Search term "Russia": please copy every line of the records below that contains it.
** Opening Excerpted records block **
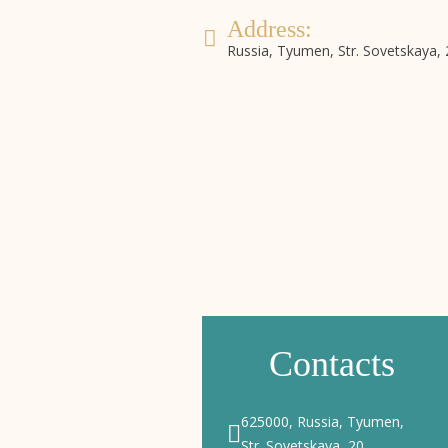
Address:
Russia, Tyumen, Str. Sovetskaya, 
Booking
Online booking system
Contacts
625000, Russia, Tyumen,
Str. Sovetskaya, 20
** Closing Excerpted records block **
**Reply:**
Russia, Tyumen, Str. Sovetskaya, 
625000, Russia, Tyumen,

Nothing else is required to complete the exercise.